With just 5% of small businesses receiving a loan from the Paycheck Protection Program (PPP), the first round didn’t reach its target. The PPP was designed to help small businesses, but disclosure of some of the applicants has revealed multi-million/billion-dollar companies have applied and received tens of millions of dollars.
This, in great part, is why the $349 billion emergency funding ran out of funds in just 13 days. And according to a new survey from LendingTree, small business owners are expressing their frustration.
One of the respondents in the survey:
“I’ve kept my employees on payroll even though we closed because it is the right thing to do. Unemployment in our state is only $275 per month. They can’t live on that. Now, I’m in limbo waiting for the PPP money. I have no idea when, or if, it comes through. We’ll be ruined if I kept them on and the money doesn’t come through.”
The concern of this business owner was the intended goal of the PPP. Simply put, the PPP was to provide forgivable loans to help small business owners keep employees on their payroll during the COVID-19 outbreak.
Paycheck Protections Program Statistics
This survey was carried out by LendingTree with the participation of 1,260 small business owners. Of these, 757 business owners say they applied for the PPP loan.
One of the more startling findings from the survey is only 5% of the small business owners have received funding so far. This is despite the fact 6 in 10 applicants completed their applications within the first five days.
Simplifying the Application Process
Even though the funds for the PPP program was funneled through the SBA, banks accepted the applications and issued the loans. According to LendingTree, “Some large banks were late to begin accepting applications and many prioritized customers with existing banking relationships.” This is because they didn’t have time to review the guidelines.
For over half (57%) of small business owners, inconsistent communication and lack of clarity about documents from banks was an issue. To make matters worse, one in 10 applicants had a hard time gathering all of the required documents.
The respondents say they are going to use the funds for rent or mortgage (59%), utilities (50%), interest on pre-existing loans (29%), and benefits (18%).

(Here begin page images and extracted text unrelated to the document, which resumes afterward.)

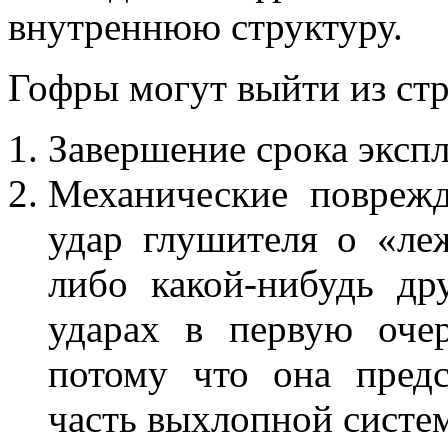
внутреннюю структуру.
Гофры могут выйти из ст
Завершение срока эксп
Механические повреж
удар глушителя о «ле
либо какой-нибудь др
ударах в первую очер
потому что она пред
часть выхлопной систе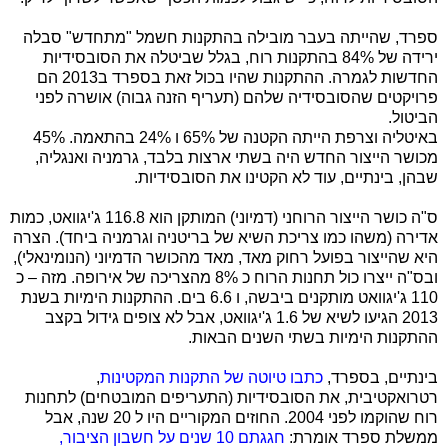
ספרד, שהייתה בעבר מובילה בהתקנות חשמל "מתחדש" סבלה
ירידה של 84% בהתקנות רוח, בגלל שביטלה את הסובסידיות
החדשות לגמרה. ההתקנות שהיו בכול זאת בספרד ב2013 הם
פרויקטים שהסובסידיה שלהם (תעריף הזנה גבוה) אושרה לפני
הביטול.
באיטליה וצרפת הייתה הקטנה של 65% ו 24% בהתאמה. 45%
מכושר הייצור החדש היה בשתי ארצות בלבד, גרמניה ואנגליה,
שבהן, בינתיים, עוד לא הקטינו את הסובסידיות.
ס"ה כושר הייצור הרוחני (דמיוני) המותקן הוא 116.8 ג'יגוואט, כמות
אדירה (משהו כמו צריכת השיא של בריטניה וגרמניה ביחד). הצרה
היא שהייצור בפועל רחוק מאד, מאד מהכושר הדמיוני (הנומינאלי),
ובס"ה ייצרו כול תחנות הרוח כ 8% מהצריכה של אירופה. מזה – כ
110 ג'יגוואט מותקנים ביבשה, ו 6.6 בים. ההתקנות הימיות בשנת
2013 הגיעו לשיא של 1.6 ג'יגוואט, אבל לא צופים גידול בקצב
ההתקנות הימיות בשתי השנים הבאות.
בינתיים, בספרד,
כתבו טיוטה של התקנות המקטינות
,
רטרואקטיבית, את הסובסידיות (התעריפים המובטחים) לתחנות
רוח שהוקמו לפני 2004. החוזים המקוריים היו ל 20 שנה, אבל
ממשלת ספרד אומרת:
חגגתם 10 שנים על חשבון הציבור,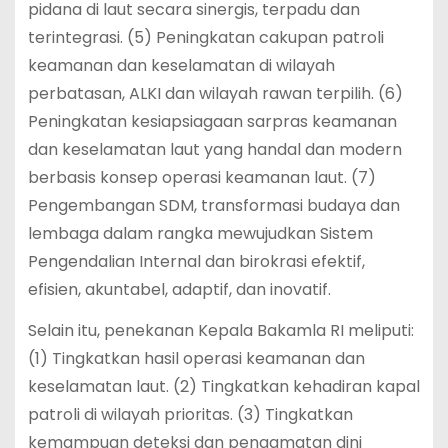
pidana di laut secara sinergis, terpadu dan
terintegrasi. (5) Peningkatan cakupan patroli
keamanan dan keselamatan di wilayah
perbatasan, ALKI dan wilayah rawan terpilih. (6)
Peningkatan kesiapsiagaan sarpras keamanan
dan keselamatan laut yang handal dan modern
berbasis konsep operasi keamanan laut. (7)
Pengembangan SDM, transformasi budaya dan
lembaga dalam rangka mewujudkan Sistem
Pengendalian Internal dan birokrasi efektif,
efisien, akuntabel, adaptif, dan inovatif.
Selain itu, penekanan Kepala Bakamla RI meliputi:
(1) Tingkatkan hasil operasi keamanan dan
keselamatan laut. (2) Tingkatkan kehadiran kapal
patroli di wilayah prioritas. (3) Tingkatkan
kemampuan deteksi dan pengamatan dini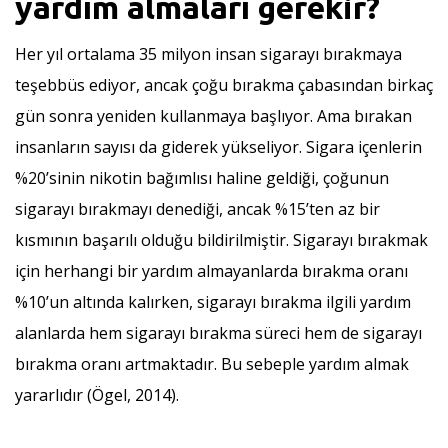
yardım almaları gerekir?
Her yıl ortalama 35 milyon insan sigarayı bırakmaya
teşebbüs ediyor, ancak çoğu bırakma çabasından birkaç
gün sonra yeniden kullanmaya başlıyor. Ama bırakan
insanların sayısı da giderek yükseliyor. Sigara içenlerin
%20’sinin nikotin bağımlısı haline geldiği, çoğunun
sigarayı bırakmayı denediği, ancak %15’ten az bir
kısmının başarılı olduğu bildirilmiştir. Sigarayı bırakmak
için herhangi bir yardım almayanlarda bırakma oranı
%10’un altında kalırken, sigarayı bırakma ilgili yardım
alanlarda hem sigarayı bırakma süreci hem de sigarayı
bırakma oranı artmaktadır. Bu sebeple yardım almak
yararlıdır (Ögel, 2014).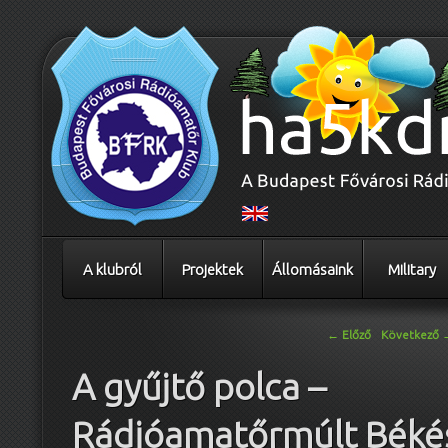
A klubról
Projektek
Állomásaink
Military
Bejegyzés navigáció
←
Előző
Következő
A gyűjtő polca –
Rádióamatőrmúlt Béké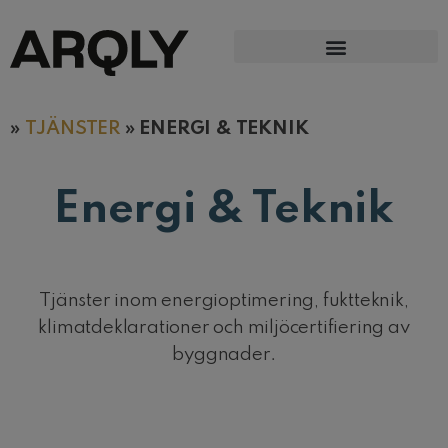
»
TJÄNSTER
»
ENERGI & TEKNIK
Energi & Teknik
Tjänster inom energioptimering, fuktteknik,
klimatdeklarationer och miljöcertifiering av
byggnader.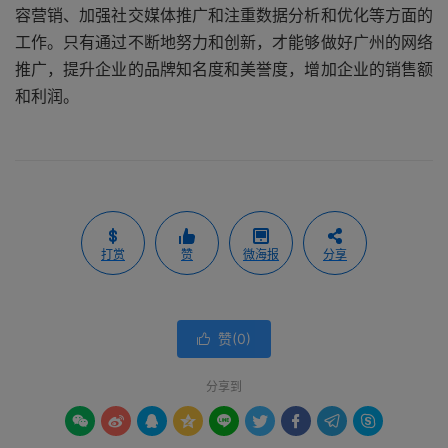
容营销、加强社交媒体推广和注重数据分析和优化等方面的
工作。只有通过不断地努力和创新，才能够做好广州的网络
推广，提升企业的品牌知名度和美誉度，增加企业的销售额
和利润。
打赏
赞
微海报
分享
赞(
0
)

分享到








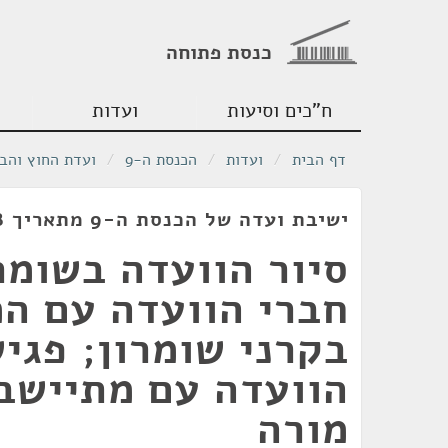
כנסת פתוחה
ח"כים וסיעות
ועדות
דף הבית
/
ועדות
/
הכנסת ה-9
/
ועדת החוץ והבי
ישיבת ועדה של הכנסת ה-9 מתאריך 14/12/1978
סיור הוועדה בשומר
חברי הוועדה עם ה
בקרני שומרון; פגי
הוועדה עם מתיישבי
מורה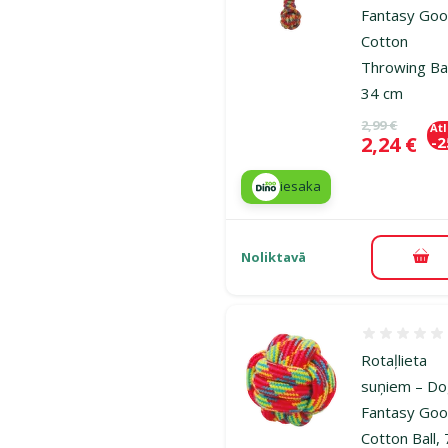
Fantasy Goo
Cotton
Throwing Bal
34 cm
Oriģinālā ce
2,99 €
At
Cena
2,24 €
-
iesaka
Noliktavā
Pie
Atsauksmes
Rotaļlieta
suņiem – D
Fantasy Goo
Cotton Ball, 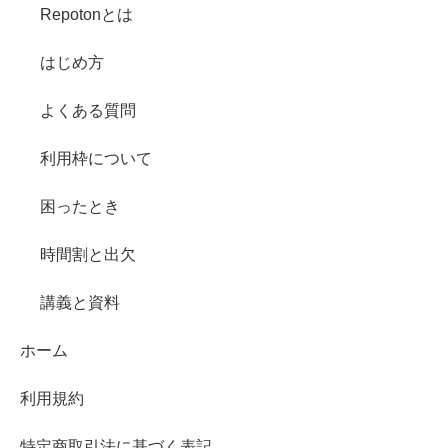
Repotonとは
はじめ方
よくある質問
利用枠について
困ったとき
時間割と出欠
講義と資料
ホーム
利用規約
特定商取引法に基づく表記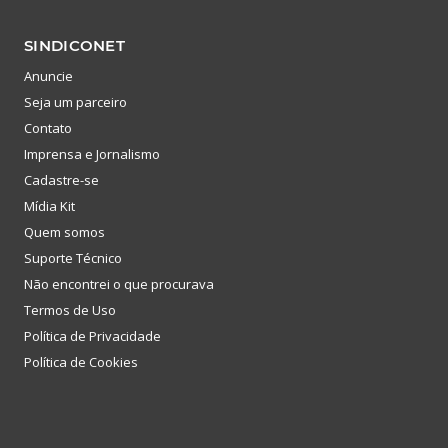
SINDICONET
Anuncie
Seja um parceiro
Contato
Imprensa e Jornalismo
Cadastre-se
Mídia Kit
Quem somos
Suporte Técnico
Não encontrei o que procurava
Termos de Uso
Política de Privacidade
Política de Cookies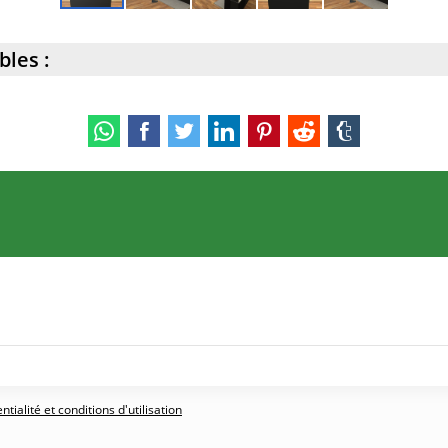
bles :
tialité et conditions d'utilisation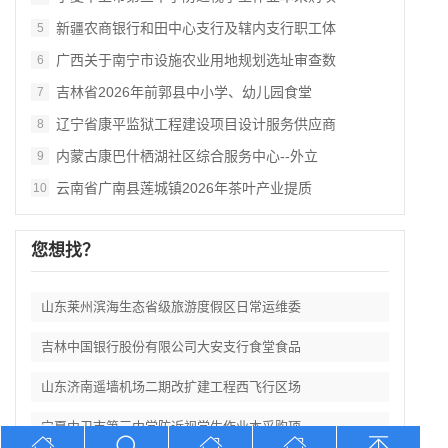
新疆农商银行和田中心支行及辖内支行职工体
5
广西关于南宁市设施农业用地规划选址审查数
6
吉林省2026年前郭县中小学、幼儿园食堂
7
辽宁省康平监狱工程建设项目设计服务供应商
8
内蒙古康巴什栖湖社区综合服务中心--外立
9
云南省广南县莲城镇2026年茶叶产业提质
10
您想找？
山东莱州滨海生态省级旅游度假区日常运维委
吉林中国银行股份有限公司大安支行食堂食品
山东济南遥墙机场二期改扩建工程西飞行区场
宁夏中卫市第三中学防近视学生作业本采购项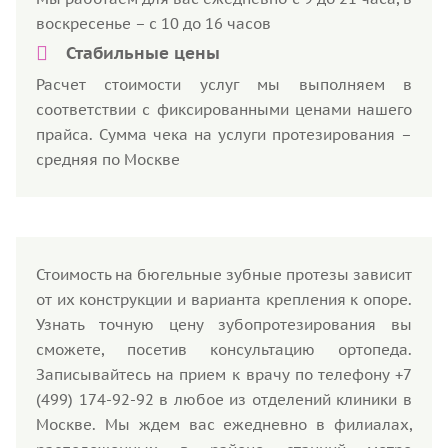
воскресенье – с 10 до 16 часов
Стабильные цены
Расчет стоимости услуг мы выполняем в
соответствии с фиксированными ценами нашего
прайса. Сумма чека на услуги протезирования –
средняя по Москве
Стоимость на бюгельные зубные протезы зависит
от их конструкции и варианта крепления к опоре.
Узнать точную цену зубопротезирования вы
сможете, посетив консультацию ортопеда.
Записывайтесь на прием к врачу по телефону +7
(499) 174-92-92 в любое из отделений клиники в
Москве. Мы ждем вас ежедневно в филиалах,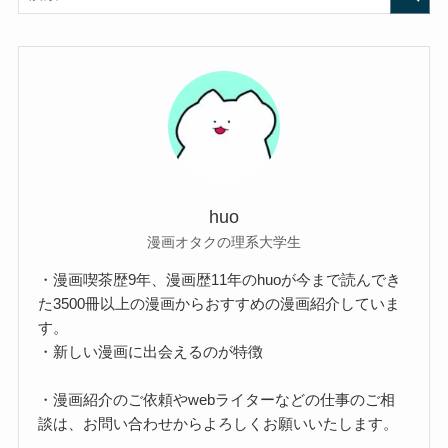
huo
漫画オタクの理系大学生
・漫画喫茶歴9年、漫画歴11年のhuoが今まで読んでき
た3500冊以上の漫画からおすすめの漫画紹介していま
す。
・新しい漫画に出会えるのが特徴
・漫画紹介のご依頼やwebライターなどの仕事のご相
談は、お問い合わせからよろしくお願いいたします。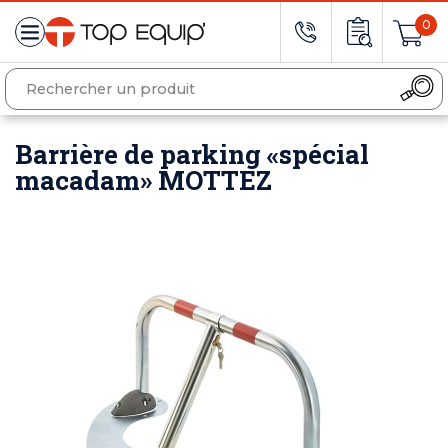
0
Barrière de parking «spécial
macadam» MOTTEZ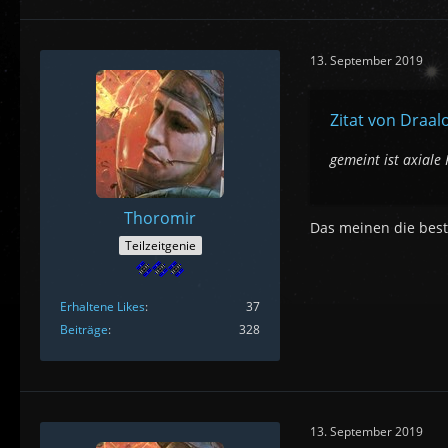
13. September 2019
Zitat von Draal
gemeint ist axial
Thoromir
Das meinen die bes
Teilzeitgenie
Erhaltene Likes
37
Beiträge
328
13. September 2019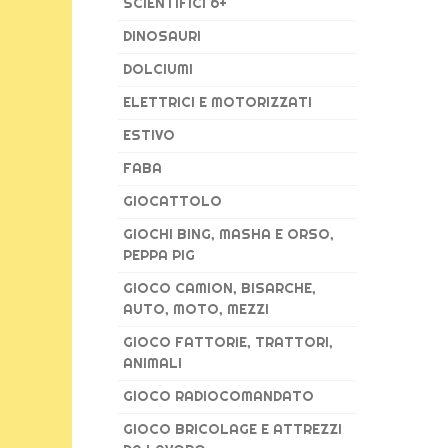
SCIENTIFICI 6+
DINOSAURI
DOLCIUMI
ELETTRICI E MOTORIZZATI
ESTIVO
FABA
GIOCATTOLO
GIOCHI BING, MASHA E ORSO,
PEPPA PIG
GIOCO CAMION, BISARCHE,
AUTO, MOTO, MEZZI
GIOCO FATTORIE, TRATTORI,
ANIMALI
GIOCO RADIOCOMANDATO
GIOCO BRICOLAGE E ATTREZZI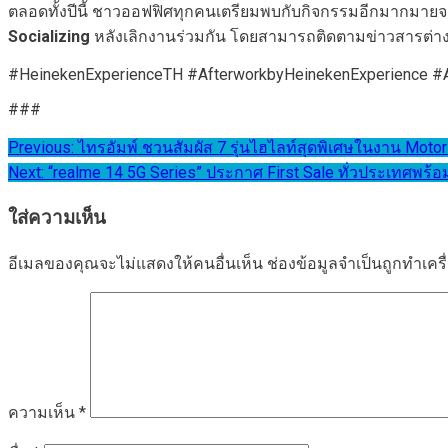
ตลอดทั้งปีนี้ ชาวออฟฟิศทุกคนเตรียมพบกับกิจกรรมอีกมากม
Socializing
หลังเลิกงานร่วมกัน โดยสามารถติดตามข่าวสารต่าง
#HeinekenExperienceTH #AfterworkbyHeinekenExperience #A
###
แนะแนว
Previous:
ไทรอัมพ์ ชวนสัมผัส 7 รุ่นไฮไลท์สุดพิเศษในงาน Mot
Next:
“realme 14 5G Series” ประกาศ First Sale ทั่วประเทศพร้อ
เรื่อง
ใส่ความเห็น
อีเมลของคุณจะไม่แสดงให้คนอื่นเห็น
ช่องข้อมูลจำเป็นถูกทำเค
ความเห็น
*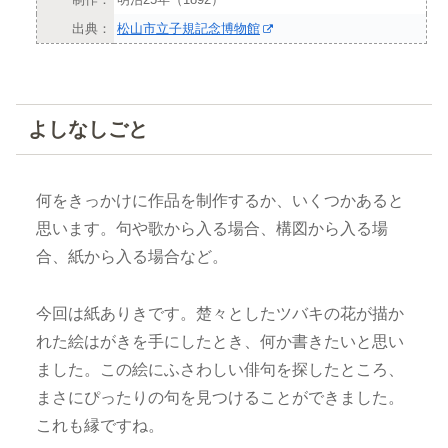
出典：
松山市立子規記念博物館
よしなしごと
何をきっかけに作品を制作するか、いくつかあると
思います。句や歌から入る場合、構図から入る場
合、紙から入る場合など。
今回は紙ありきです。楚々としたツバキの花が描か
れた絵はがきを手にしたとき、何か書きたいと思い
ました。この絵にふさわしい俳句を探したところ、
まさにぴったりの句を見つけることができました。
これも縁ですね。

When it comes to the actual amount of the loan, it was an average of $49,335.40. More than two thirds or 68% said they got the amount they applied for, 15% got more and 18% received less. This amount is going to allow 56% of recipients to reopen or continue operations for 90 days. However, 27% insist it is definitely not enough to keep their business going.
Laying Off Employees
A whopping 58% of small businesses say they have laid off employees because of coronavirus-related issues. But the remaining 42% are facing similar challenges too. Of these, 11% say they expect to lay off employees in the near future and 55% say it is a possibility.
So, more layoffs are on the way. And some industries are going to be hit harder than others.
Likely to lay off staff:
- Accommodation and food services: 82%
- Administrative and support, and waste management: 75%
- Mining, quarrying and oil and gas extraction: 75%
- Arts, entertainment and recreation: 68%
- Manufacturing: 65%
- Management of companies and enterprises: 20%
- Information: 22%
- Real estate and rental and leasing: 31%
- Wholesale trade: 35%
- Finance and insurance: 36%
The good news is Congress is in the process of passing another round of funding. And let’s hope this time actual small businesses will get the money they need to pay their employees and keep their company running.
But more importantly, the process has to be simplified so small businesses can apply quickly and get the loan they need. Because small businesses are cutting their workforce in big numbers.